The auditory phenotype of the patients in our cohort showed a wide range of hearing loss grades and frequency spectra. Irrespective of higher loss grades and frequency distribution, all patients demonstrated bilateral symmetric hearing loss, typical for most other forms of genetic hearing loss^15,16. The hearing loss grades were distributed from a near-normal hearing loss grade to a complete hearing loss grade. The frequency spectra included pan-cochlear and downsloping high-frequency configurations. As for genotype–phenotype correlations, the two related patients (1 and 2, son and mother) with the variant p.(Arg390Gln) showed different grades of hearing loss. Additionally, the patient (4) with the variant p.(Arg391His) demonstrated a mild hearing loss grade while the same genotype has been described for five patients in another cohort³ exhibiting variable hearing loss grades including mild, moderate, severe and complete hearing loss. This confirms that the grade of hearing loss is highly variable in TUBB4B-related patients even for the same variant. Therefore, hearing loss grades in TUBB4B-related patients may depend on other endogenic or exogenic factors.

Extended genetic analyses

Genetic reinvestigation of seven additional unsolved USH patients from our database excluded variants at codons Arg390/Arg391 in these subjects, hereby underpinning that variants in TUBB4B are an ultra-rare cause of combined retinal disease and hearing loss.

Material and methods

Study design

In this study, we collected data on the ocular and audiological phenotype and genotype of patients with TUBB4B-associated IRD and SNHL. The study was conducted in accordance with the Declaration of Helsinki, with approval from the ethics committee of the Medical Faculty of the University of Tübingen (study no. 116/2015BO2). Informed consent war obtained from all participants or their legal guardians. All examinations were performed at the University Clinics of Tübingen, Germany, specifically the Centre for Ophthalmology, the Department of Otolaryngology-Head & Neck Surgery and the Institute of Medical Genetics and Applied Genomics, all tertiary referral centers for rare diseases.

Patients

All patients heterozygous for a (likely) disease-causing variant in TUBB4B who presented to our Inherited Retinal Disease Consultation or to the Department of Otolaryngology-Head & Neck Surgery since January 2019 were included in the study.

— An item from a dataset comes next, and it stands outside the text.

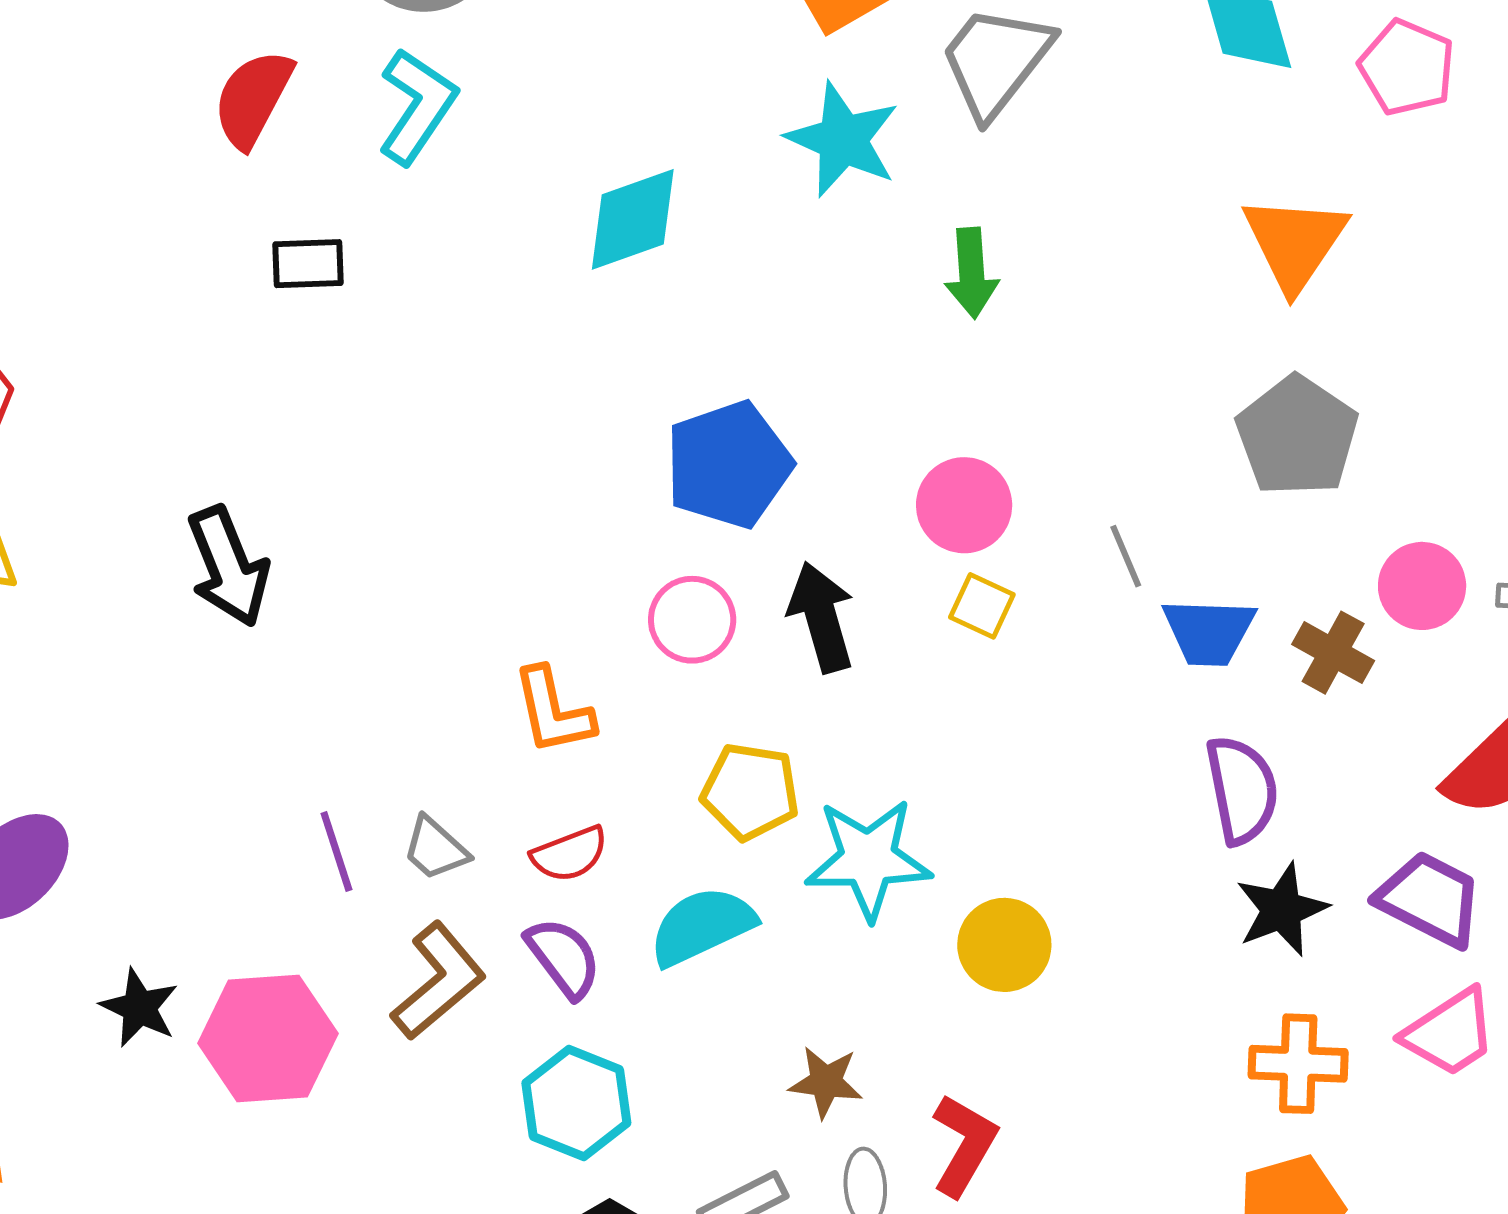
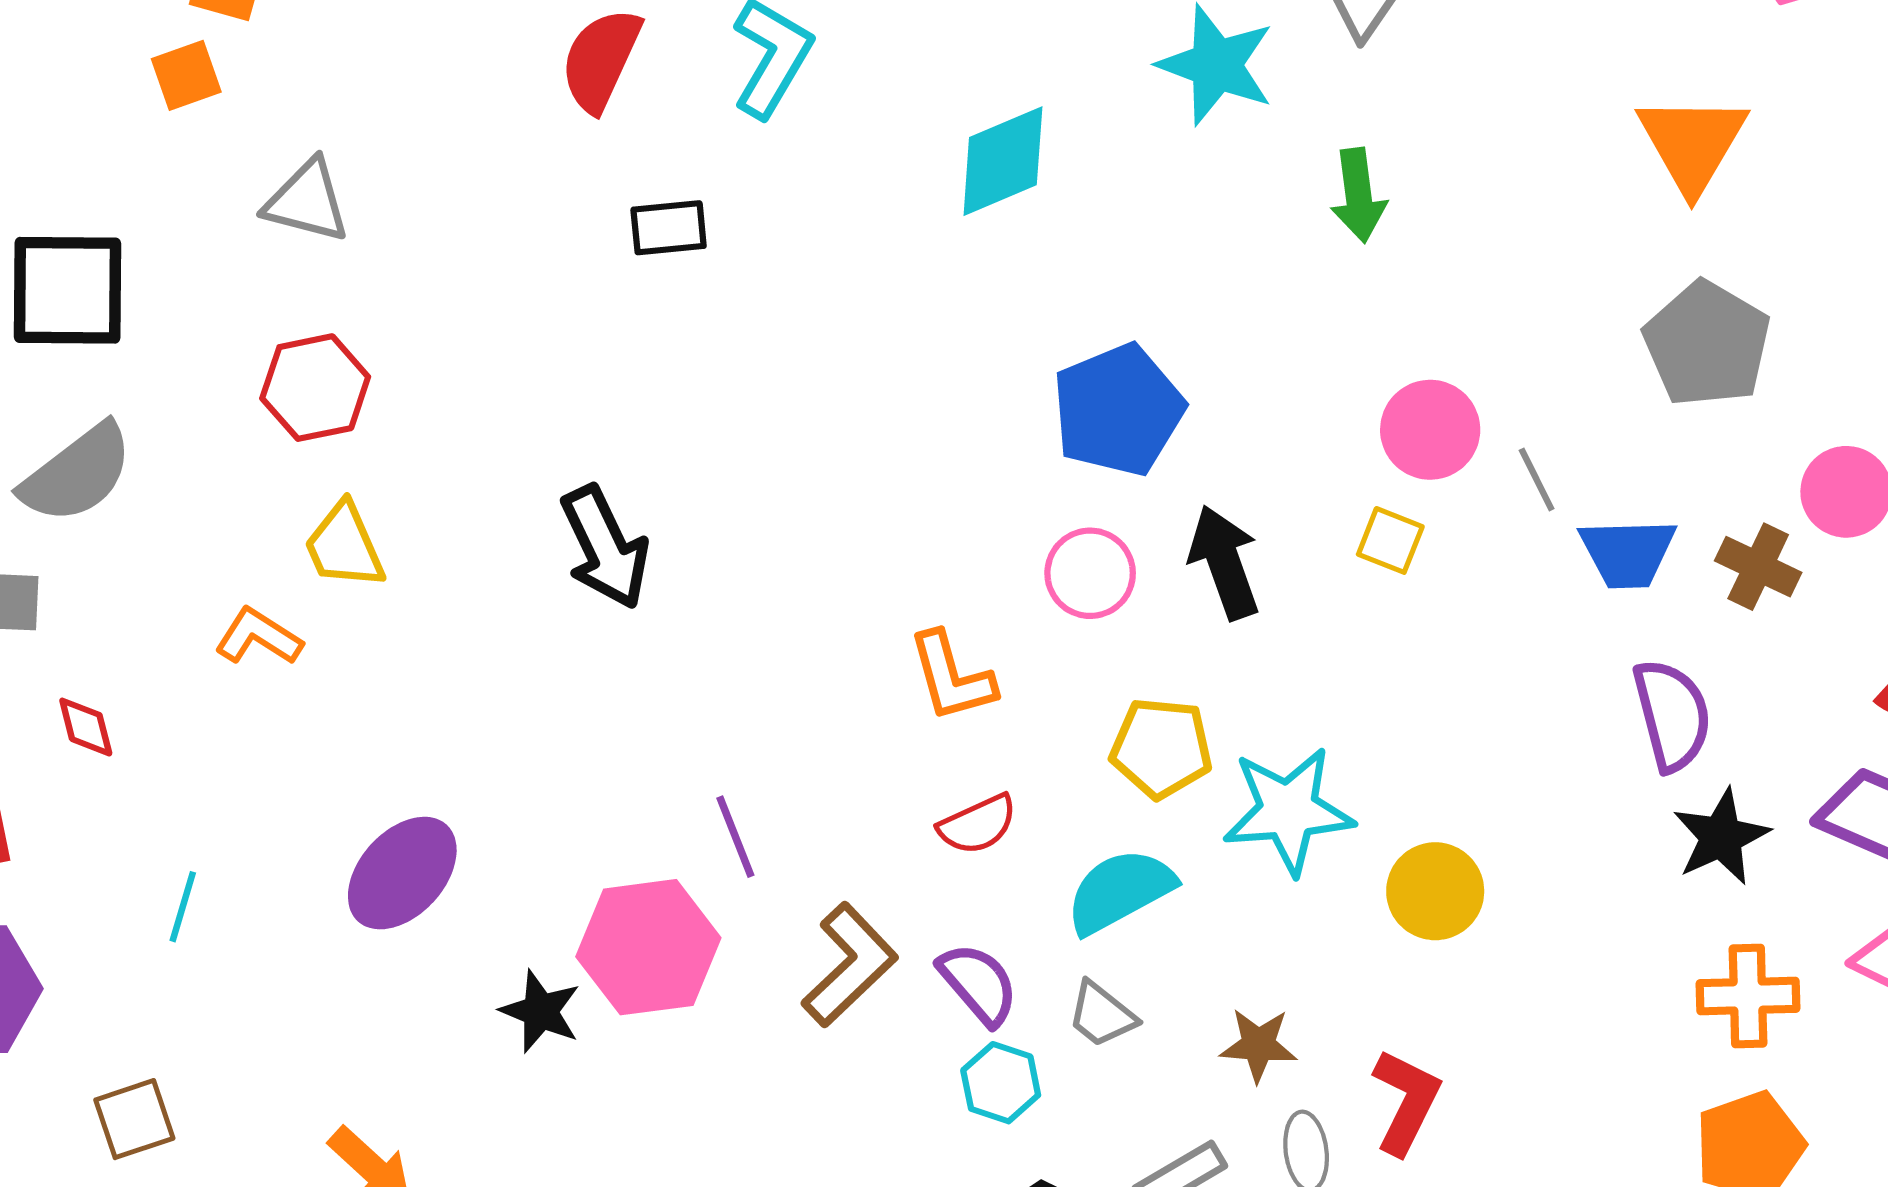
pink circle: (964, 505) -> (1430, 430), moved
gray trapezoid: (435, 849) -> (1102, 1015), moved
purple semicircle: (563, 958) -> (978, 984), moved
pink hexagon: (268, 1038) -> (648, 947), moved
cyan hexagon: (576, 1103) -> (1001, 1083), size x0.7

Ophthalmological assessments

Ophthalmic examination included best corrected visual acuity (BCVA), slit lamp and dilated fundus examination, fundus photography, spectral domain optical coherence tomography (OCT) and fundus autofluorescence (FAF) imaging (Spectralis^® HRA + OCT, Heidelberg Engineering GmbH, Heidelberg, Germany), semi-automated 90° kinetic visual field (VF) exam using target III4e (Octopus 900, Haag-Streit, Wedel, Germany), and full field electroretinogram (ffERG) testing according to the International Society for Clinical Electrophysiology of Vision (ISCEV) standards (Espion, Diagnosys, Lowell, MA, USA). In patient 06, ffERG was performed under general anesthesia (total intravenous anaesthesia, Remifentanil, Propofol) using the RETeval device and skin electrodes (LKC Technologies, Gaithersburg, MD, USA). BCVA was converted to Snellen ratio¹⁷.

Audiological assessments

The audiological assessment was performed with a standard audiometer (AT900 or AT1000; AURITEC Medizindiagnostische Systeme GmbH, Hamburg, Germany) equipped with air- and bone conduction headphones (DT48; Beyerdynamic, Heilbronn, Germany).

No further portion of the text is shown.